By Wang Ying in Shanghai | China Daily | Updated: 2015-10-24 08:10

 STO Express plans backdoor listing

Workers sort deliveries at an office of STO Express Co Ltd in Fuyang, Anhui province. The company plans to become the country's first listed express delivery company through a reverse merger with a shell entity in Shenzhen, Guangdong province. Wang Biao / for China Daily

Shanghai-based STO Express Co Ltd is set to become the nation's first listed express delivery company through a reverse merger with a shell entity, sources said.

After nearly two months of trading suspension, Shenzhen-listed IDC Fluid Control Co Ltd announced on Wednesday that it has reached an initial agreement with STO Express for a restructuring.

Reverse merger, also called backdoor listing, helps a private company float shares by injecting its assets into a publicly traded firm.

For IDC Fluid Control, a manufacturer of faucets, taps and bathroom accessories based in Zhejiang province, the deal is considered timely and urgent. Till date, it has received two warnings pertaining to insufficient assets from the lender it was pledged to by its actual owner Zheng Yonggang 10 months ago.

For STO Express, the listing is of vital importance in its competition with Shanghai YTO Express (Logistics) Co Ltd, a Shanghai-based express delivery firm, as both seek to be the first listed company in the sector.

In the same dated announcement, STO Express confirmed its plan to go public. "This move is a response to the market trend, and an effort to make the STO Express brand bigger and stronger. The firm set a goal of going public a few years ago," it said in an announcement.

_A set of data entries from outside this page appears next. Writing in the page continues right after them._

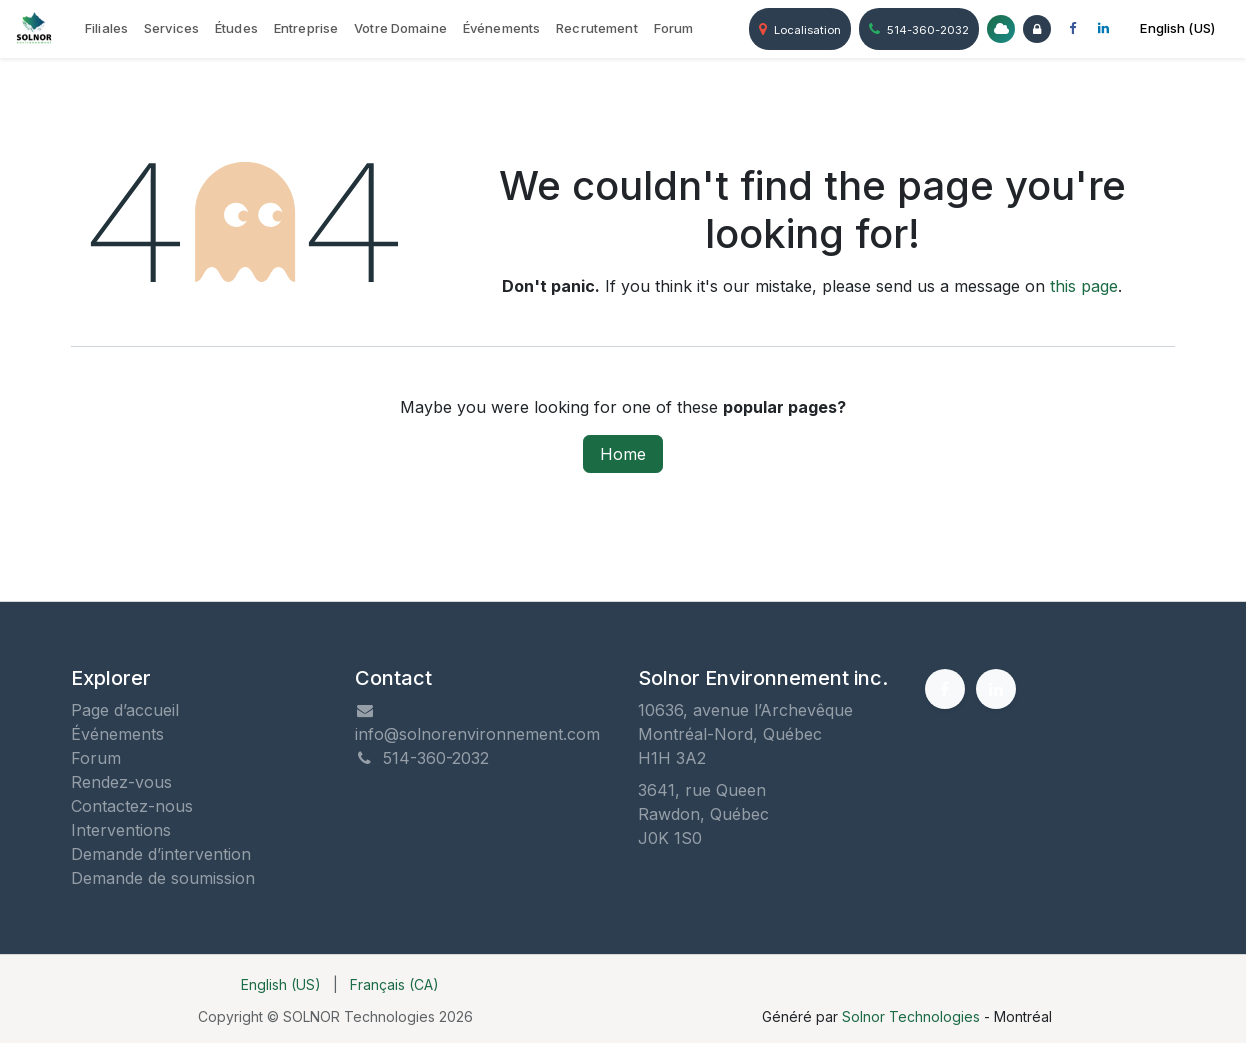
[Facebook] (1072, 29)
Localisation (800, 29)
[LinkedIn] (1103, 29)
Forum (96, 758)
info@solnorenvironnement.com (477, 734)
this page (1084, 286)
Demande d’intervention (161, 854)
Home (623, 454)
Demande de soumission (163, 878)
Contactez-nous (132, 806)
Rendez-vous (121, 782)
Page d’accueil (125, 710)
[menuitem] (106, 29)
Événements (117, 734)
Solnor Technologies (911, 1016)
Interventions (121, 830)
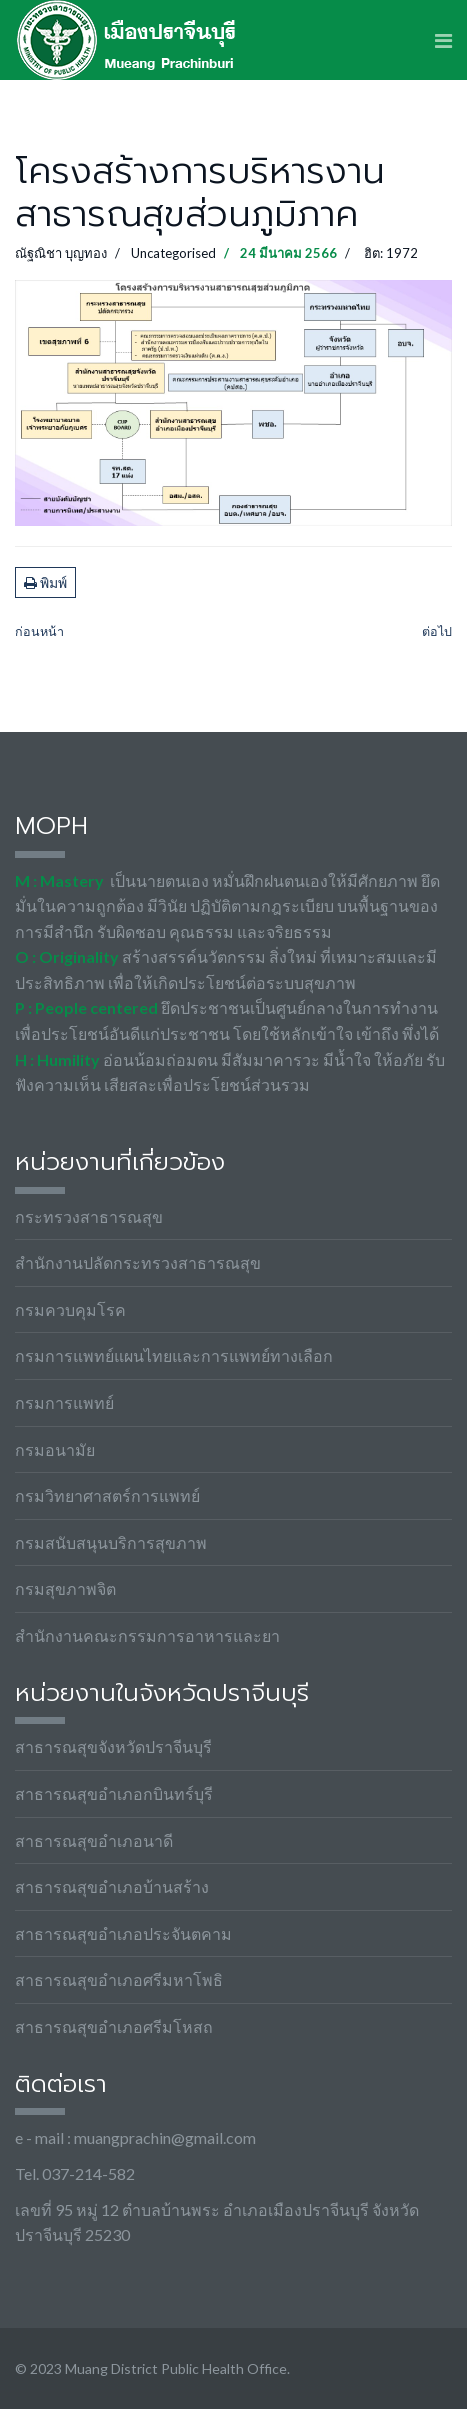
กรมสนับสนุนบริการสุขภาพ (111, 1542)
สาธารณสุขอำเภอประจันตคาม (123, 1933)
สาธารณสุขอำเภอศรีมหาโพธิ (119, 1979)
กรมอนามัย (55, 1449)
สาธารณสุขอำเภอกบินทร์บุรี (114, 1793)
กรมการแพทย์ (64, 1402)
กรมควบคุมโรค (70, 1309)
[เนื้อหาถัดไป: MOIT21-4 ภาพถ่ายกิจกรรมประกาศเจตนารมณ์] (437, 632)
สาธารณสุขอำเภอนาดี (94, 1840)
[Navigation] (443, 40)
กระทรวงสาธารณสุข (89, 1216)
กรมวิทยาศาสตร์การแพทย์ (107, 1495)
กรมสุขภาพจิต (65, 1588)
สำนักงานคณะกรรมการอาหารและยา (147, 1635)
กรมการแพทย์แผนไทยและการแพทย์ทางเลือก (174, 1355)
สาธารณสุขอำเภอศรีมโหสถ (114, 2026)
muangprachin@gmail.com (165, 2137)
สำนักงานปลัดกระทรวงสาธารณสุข (138, 1262)
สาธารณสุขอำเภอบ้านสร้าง (112, 1886)
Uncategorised (173, 253)
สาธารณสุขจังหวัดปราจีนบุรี (113, 1746)
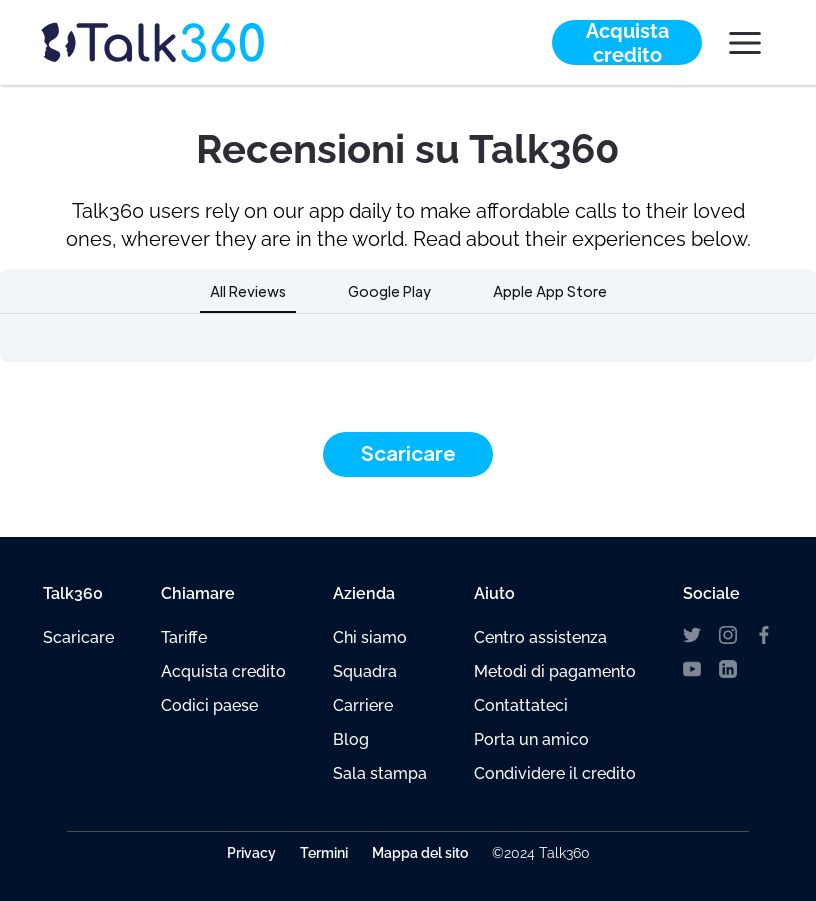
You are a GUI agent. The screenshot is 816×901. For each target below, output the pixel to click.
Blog (351, 739)
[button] (745, 43)
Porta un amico (531, 739)
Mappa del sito (420, 853)
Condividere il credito (555, 773)
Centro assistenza (540, 637)
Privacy (251, 853)
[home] (190, 42)
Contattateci (521, 705)
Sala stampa (380, 773)
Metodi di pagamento (555, 671)
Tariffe (184, 637)
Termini (324, 853)
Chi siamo (370, 637)
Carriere (363, 705)
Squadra (365, 671)
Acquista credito (223, 671)
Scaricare (408, 453)
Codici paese (209, 705)
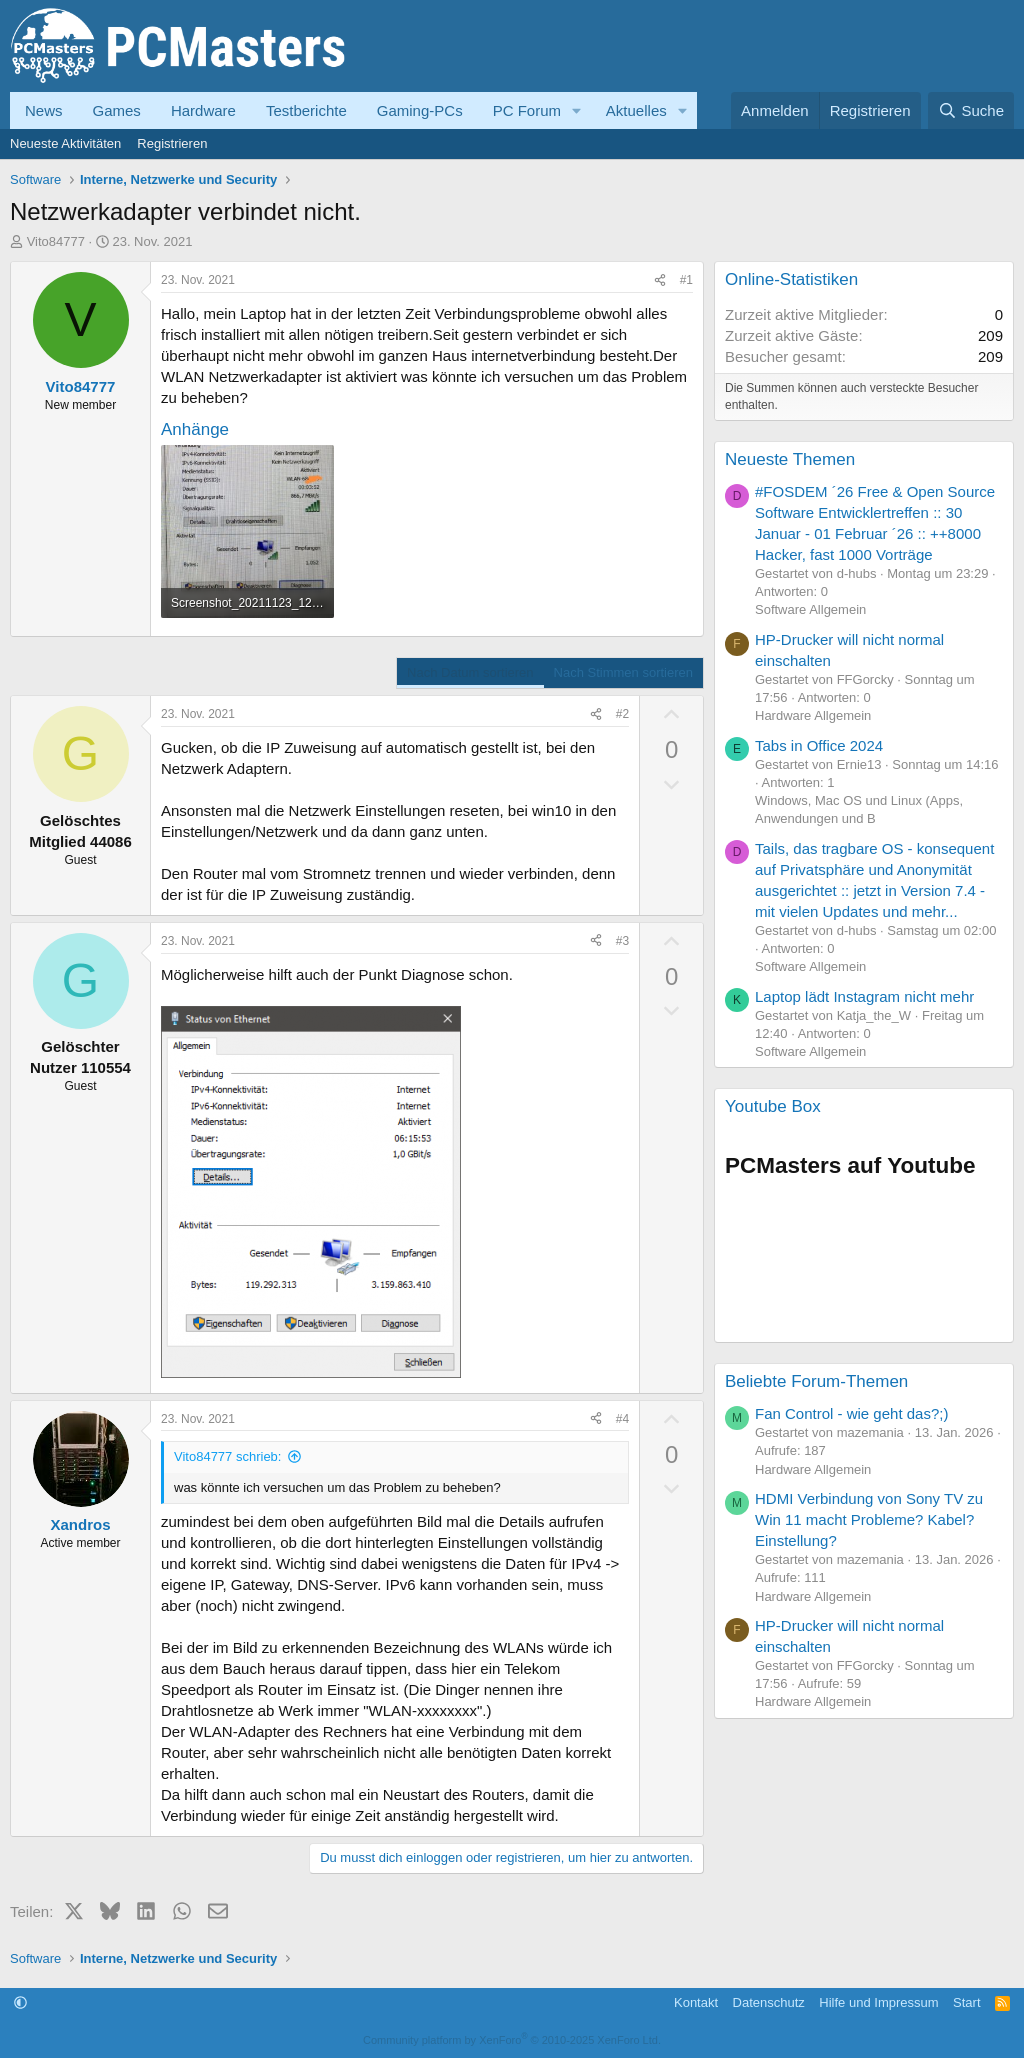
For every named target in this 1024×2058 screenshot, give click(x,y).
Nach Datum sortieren (470, 672)
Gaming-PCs (420, 110)
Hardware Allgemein (813, 715)
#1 (686, 280)
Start (966, 2002)
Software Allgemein (810, 609)
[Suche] (971, 110)
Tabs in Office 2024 (819, 745)
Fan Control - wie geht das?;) (851, 1413)
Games (117, 110)
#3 (622, 941)
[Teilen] (660, 280)
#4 (622, 1419)
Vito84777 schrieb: (227, 1456)
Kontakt (696, 2002)
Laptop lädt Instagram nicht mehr (864, 996)
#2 (622, 714)
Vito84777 (56, 241)
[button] (577, 110)
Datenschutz (769, 2002)
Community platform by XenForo (512, 2040)
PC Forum (527, 110)
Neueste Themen (790, 459)
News (44, 110)
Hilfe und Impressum (878, 2002)
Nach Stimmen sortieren (623, 672)
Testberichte (306, 110)
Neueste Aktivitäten (65, 143)
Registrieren (172, 143)
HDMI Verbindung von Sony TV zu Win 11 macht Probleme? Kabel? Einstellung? (869, 1519)
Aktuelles (636, 110)
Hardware (203, 110)
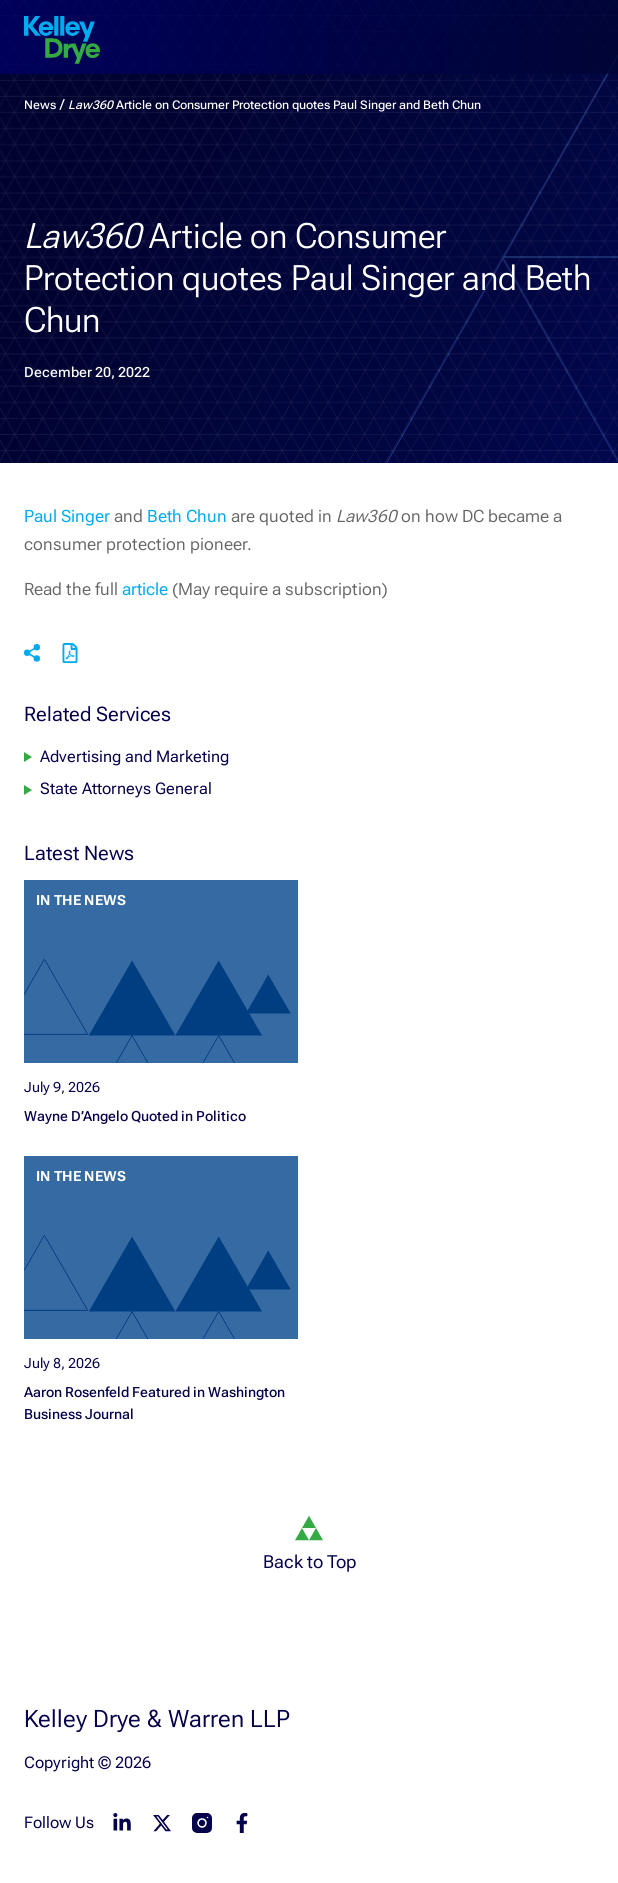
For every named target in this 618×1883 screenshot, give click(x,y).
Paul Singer (67, 516)
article (145, 589)
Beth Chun (187, 516)
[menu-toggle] (586, 24)
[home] (62, 40)
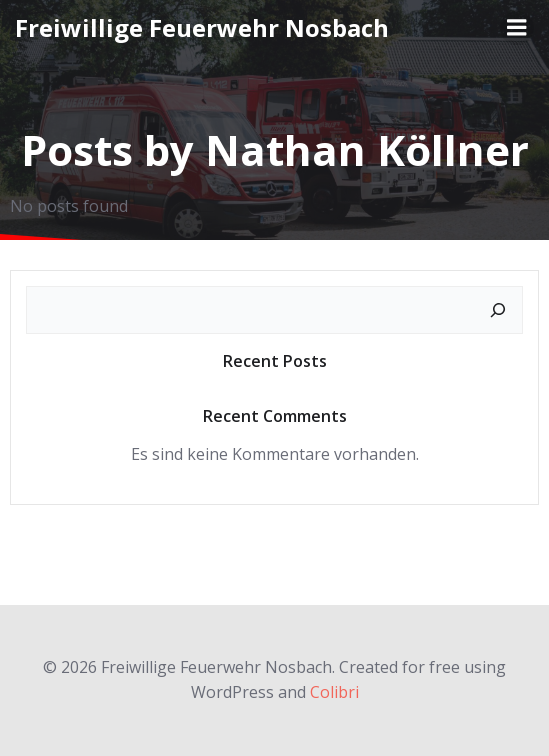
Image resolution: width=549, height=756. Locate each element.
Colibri (334, 692)
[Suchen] (498, 310)
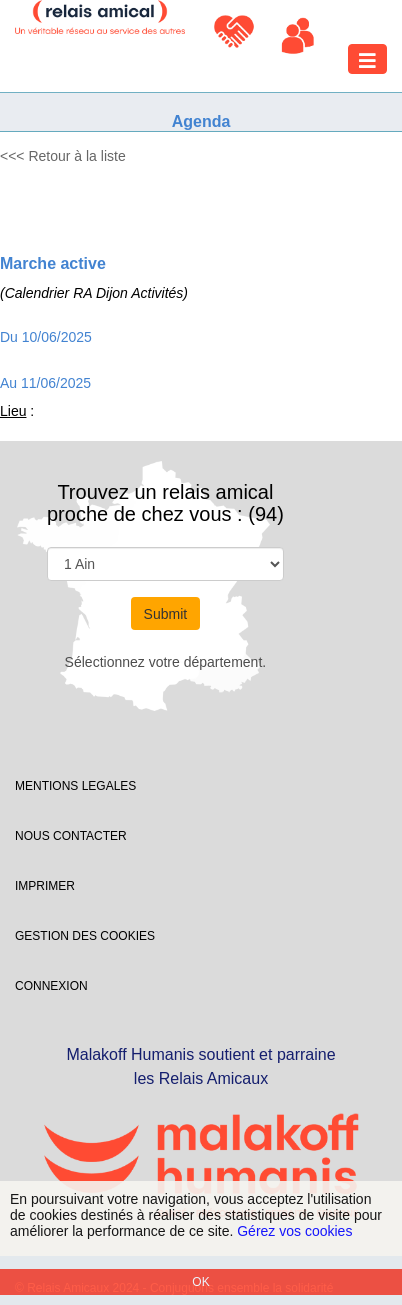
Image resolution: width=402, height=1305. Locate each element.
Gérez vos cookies (294, 1231)
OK (200, 1282)
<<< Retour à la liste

The boom in e-commerce and consumers' changing perceptions about online shopping have driven the rapid growth of the domestic express delivery market. Despite a slowing economy, the express delivery industry has maintained a high growth rate.

The total amount of express delivery packages has soared 8.2 times over the past six years, and about 14 billion packages were delivered across China last year, a year-on-year growth of 52 percent, according to the State Post Bureau.

China's express delivery market is segmented with about 14,000 State-owned, private and multinational companies, among which, STO Express, YTO Express, ZTO Express Co Ltd, Shanghai Yunda Express Co Ltd, and SF Express (Group) Co are the top five players, but none of them is listed.

On Oct 14, the State Council approved a proposal to promote the development of domestic express delivery business, and urged companies to use capital forces to become bigger and stronger.

But due to the slump in the A-share market, the regulatory authorities have suspended approvals for new listings since July. As a result, getting listed through a shell company seems to be the only way out for STO Express.

Li Shiqing, an industry analyst from Minsheng Securities Co, said: "The capital market will speed up the process of upgrading management, expanding service network and lifting technology standards, all of which will help STO Express win more market share."

Likewise, YTO Express is also waiting opportunities to go public. Latest information shows it had received capital from Ali Capital. Founded in 1993, STO Express delivers one-sixth of the nation's total express delivery packages. Its close competitor YTO Express has about 21 percent of the market share, according to its Chairman Yu Weijiao.